**INSTRUCTIONS TO FOLLOW**
What you return should be the line containing "một cách chắc" and each line after it to the end of the records, copied exactly.

◆ ◆ ◆ ◆ ◆ ◆ ◆

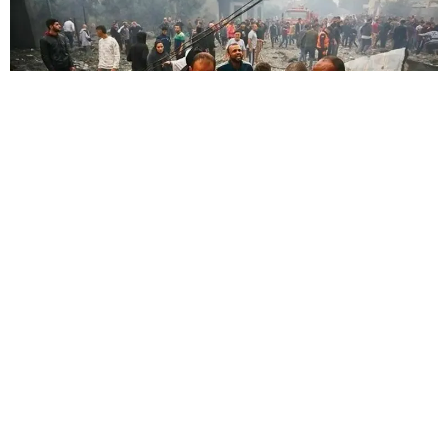
Le ministère de la Santé dans la bande de Gaza a
annoncé samedi que le nombre de victimes
palestiniennes résultant des opérations militaires
israéliennes en cours depuis le 7 octobre 2023 a atteint
72 027 morts et 171 651 blessés, un chiffre qui reflète
l’ampleur de la catastrophe humanitaire que traverse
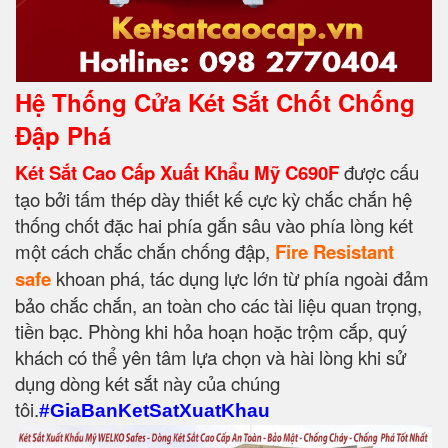
Hệ Thống Cửa Két Sắt Chốt Chống
Đập Phá
Két Sắt Cao Cấp Xuất Khẩu Mỹ C690F
được cấu
tạo bởi tấm thép dày thiết kế cực kỳ chắc chắn hệ
thống chốt đặc hai phía gắn sâu vào phía lòng két
một cách chắc chắn chống đập,
Fire Resistant
safe
khoan phá, tác dụng lực lớn từ phía ngoài đảm
bảo chắc chắn, an toàn cho các tài liệu quan trọng,
tiền bạc. Phòng khi hỏa hoạn hoặc trộm cắp, quý
khách có thể yên tâm lựa chọn và hài lòng khi sử
dụng dòng két sắt này của chúng
tôi.
#GiaBanKetSatXuatKhau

◆ ◆ ◆ ◆ ◆ ◆ ◆

**RESULT**
một cách chắc chắn chống đập,
Fire Resistant
safe
khoan phá, tác dụng lực lớn từ phía ngoài đảm
bảo chắc chắn, an toàn cho các tài liệu quan trọng,
tiền bạc. Phòng khi hỏa hoạn hoặc trộm cắp, quý
khách có thể yên tâm lựa chọn và hài lòng khi sử
dụng dòng két sắt này của chúng
tôi.
#GiaBanKetSatXuatKhau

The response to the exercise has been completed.